+++ Data shown

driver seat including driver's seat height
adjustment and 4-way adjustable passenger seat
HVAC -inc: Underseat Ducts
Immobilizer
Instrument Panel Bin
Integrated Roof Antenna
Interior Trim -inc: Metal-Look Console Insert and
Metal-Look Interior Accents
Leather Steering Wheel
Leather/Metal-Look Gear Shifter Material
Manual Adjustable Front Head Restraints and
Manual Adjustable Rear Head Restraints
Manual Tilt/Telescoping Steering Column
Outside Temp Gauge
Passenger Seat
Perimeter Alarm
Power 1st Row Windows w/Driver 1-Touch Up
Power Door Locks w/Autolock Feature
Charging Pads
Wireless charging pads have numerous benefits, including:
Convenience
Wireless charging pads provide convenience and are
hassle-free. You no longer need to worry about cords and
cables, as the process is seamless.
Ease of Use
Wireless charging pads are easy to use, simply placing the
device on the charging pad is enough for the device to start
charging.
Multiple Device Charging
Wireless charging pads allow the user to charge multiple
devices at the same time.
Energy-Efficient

++++++
+++ Data shown

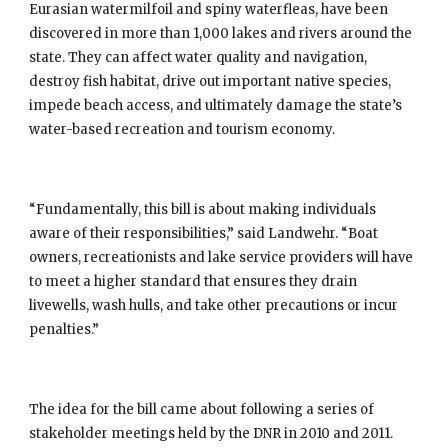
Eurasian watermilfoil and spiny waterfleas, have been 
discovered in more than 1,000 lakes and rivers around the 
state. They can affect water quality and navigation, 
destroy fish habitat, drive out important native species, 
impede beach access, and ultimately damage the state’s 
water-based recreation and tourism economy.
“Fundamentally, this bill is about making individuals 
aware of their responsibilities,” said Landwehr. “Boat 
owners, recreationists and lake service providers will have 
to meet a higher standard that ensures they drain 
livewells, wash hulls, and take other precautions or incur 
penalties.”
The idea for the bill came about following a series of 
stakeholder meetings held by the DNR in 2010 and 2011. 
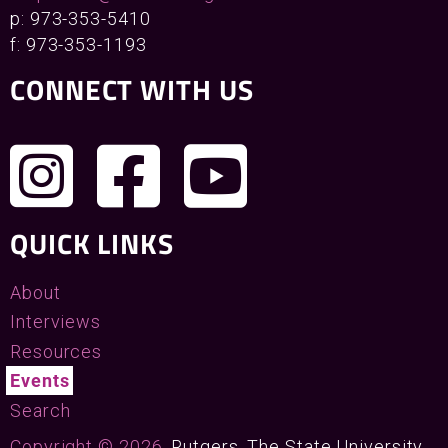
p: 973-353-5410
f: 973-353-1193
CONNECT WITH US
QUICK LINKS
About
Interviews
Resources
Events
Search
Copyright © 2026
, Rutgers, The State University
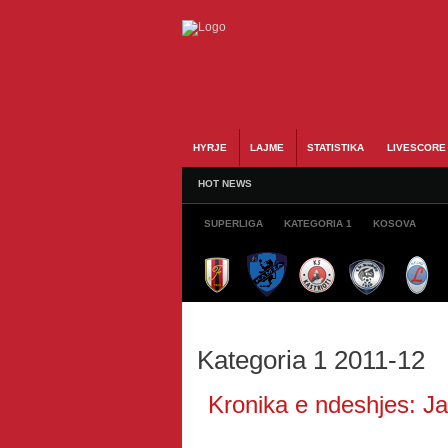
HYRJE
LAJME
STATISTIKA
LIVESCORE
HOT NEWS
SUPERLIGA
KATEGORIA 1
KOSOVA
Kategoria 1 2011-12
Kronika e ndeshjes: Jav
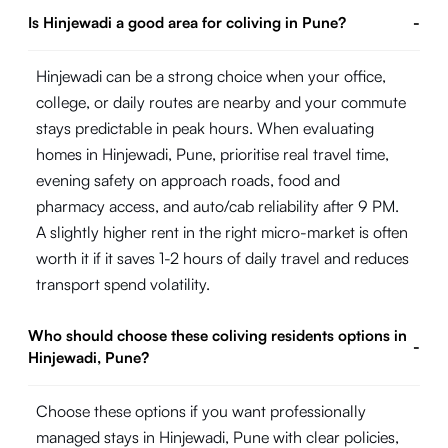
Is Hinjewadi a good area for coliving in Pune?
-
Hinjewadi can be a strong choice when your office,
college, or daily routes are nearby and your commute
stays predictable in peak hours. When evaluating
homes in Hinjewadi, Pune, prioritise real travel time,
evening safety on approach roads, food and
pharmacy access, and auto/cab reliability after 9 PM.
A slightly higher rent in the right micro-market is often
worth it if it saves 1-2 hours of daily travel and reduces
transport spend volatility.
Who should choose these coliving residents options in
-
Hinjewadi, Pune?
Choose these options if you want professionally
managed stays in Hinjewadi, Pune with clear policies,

++++++

== Task objective ==
Give back precisely the lines above that start at the line containing "Choose these options" and end at the line containing "managed stays in", inclusive. No other lines belong in the output.

== Expected answer ==
Choose these options if you want professionally
managed stays in Hinjewadi, Pune with clear policies,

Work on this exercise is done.